It is now over three months since the President signed the Jumpstart Our Business Startups (“JOBS”) Act (the “Act”) into law.The intent of the Act was intended to give private companies some of the benefits of a public company without the reporting requirements and oversight of a public company, thus creating economic growth and jobs.The legislation met much scrutiny as it is a reversal to the trend set forth by the Sarbanes-Oxley legislation that investor activists had demanded ten years ago.
Highlights of the Act for private companies included:
- Increasing the number of shareholders a company may have before being required to register its stock with the SEC
- Extending the time to comply with the Sarbanes-Oxley auditing requirements
- Relaxing SEC registration requirements from the securities offerings exemption amount from the twenty year-old rule of $5 million to the revised level of $50 million
- Allowing companies to raise up to $1 million annually from small-dollar investments from qualified investors via web-based platforms monitored by the SEC
A new category of issuer was also created with the passing of the Act. Emerging Growth Companies (“EGC”), as defined by the SEC, are exempt from certain reporting disclosures that would normally be required for public companies. Among other things, they are only required to present two years of audited financial statements for registration for an Initial Public Offering (“IPO”) of common equity shares, they may not be required to make some financial statement disclosures that public companies do, but private companies do not, and they are not required to report on internal control over financial reporting. The designation as an EGC lasts until the year end of the fifth anniversary of the year EGC status had begun. EGCs will be able to make confidential submissions for non-public registrations on a searchable PDF or by paper.
EGC’s are defined, in part, by the Securities Act and the Exchange Act as an issuer with “total annual gross revenues” of less than $1 billion under U.S. GAAP or IFRS if that is the reporting basis of a foreign private issuer, during its most recently completed fiscal year, subsequent to December 8, 2011.A company is not considered to be an EGC if the first sale of common equity securities of such issuer pursuant to an effective registration statement under the Securities Act of 1933 occurred on or before December 8, 2011.

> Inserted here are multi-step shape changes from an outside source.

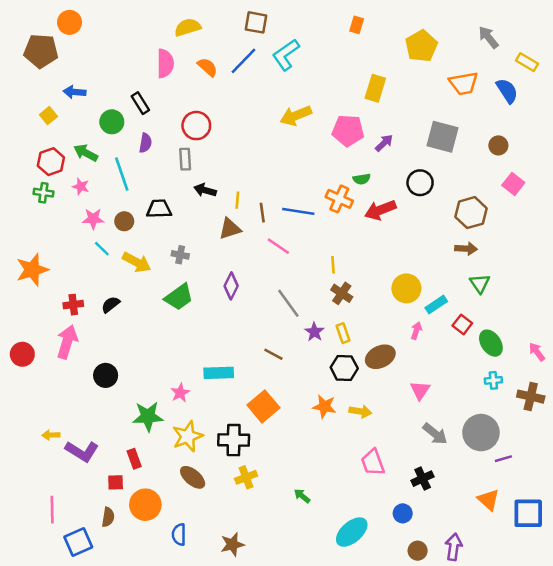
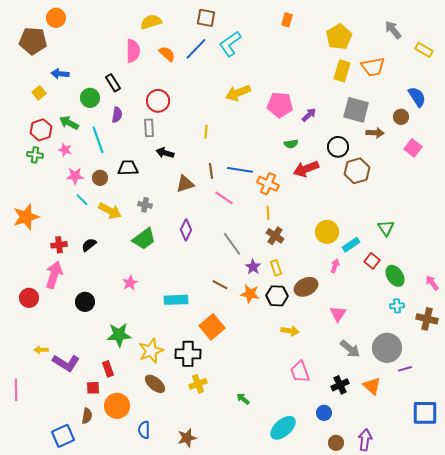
yellow rectangle: (375, 88) -> (342, 71), moved
blue semicircle: (507, 91) -> (417, 97), moved
orange cross: (339, 199) -> (268, 184), moved
yellow line: (237, 200) -> (206, 132), moved
brown hexagon: (471, 213) -> (357, 171), moved
brown arrow: (466, 249) -> (375, 133), moved
red circle: (22, 354) -> (29, 298), moved
pink star: (180, 393) -> (130, 283), moved
orange star: (324, 406) -> (250, 294), moved
orange triangle: (488, 500) -> (372, 386), moved
pink line: (52, 510) -> (16, 390), moved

But as is many times the case, there are exceptions and gray areas; a list of questions was answered in the SEC’s “Generally Applicable Questions” discussion (http://www.sec.gov/divisions/corpfin/guidance/cfjjobsactfaq-title-i-general.htm).The main points focus on what qualifies for EGC status and what can disqualify it.

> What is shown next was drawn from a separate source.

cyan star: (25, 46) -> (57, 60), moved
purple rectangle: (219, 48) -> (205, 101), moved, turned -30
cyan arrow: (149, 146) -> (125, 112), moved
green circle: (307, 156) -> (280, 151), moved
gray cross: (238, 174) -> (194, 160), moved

- All non-convertible debt securities issued over the prior three-year rolling period, whether outstanding or not, are required to be counted against the $1 billion debt limit, but A/B exchanges of do not count towards the $1 billion limit. If they did, this would result in a doubling-up effect which would disqualify some companies.
- Asset-backed securities and investment companies registered under the Investment Company Act do not qualify as EGCs due to the sensitive nature of the business, regulatory and separate disclosure requirements, however, business development companies may qualify if they are required to register under the Investment Company Act of 1940 but are regulated under that Act.
- In an instance when an issuer completes a transaction whereby the issuer becomes the successor, the issuer is not eligible to be an EGC had it not qualified as an EGC in the first place.
- If any of the revenue, debt issuance or other requirements to qualify as an EGC are no longer met during the maximum five-year life as an EGC, the company loses its EGC status.
- A foreign issuer may be eligible for the confidential submission process and would follow the same rules as domestic companies.
Only time will tell if the benefits of this Act that permit a company to grow with less government oversight will outweigh the corporate fraud opportunity that could occur from relaxed regulation.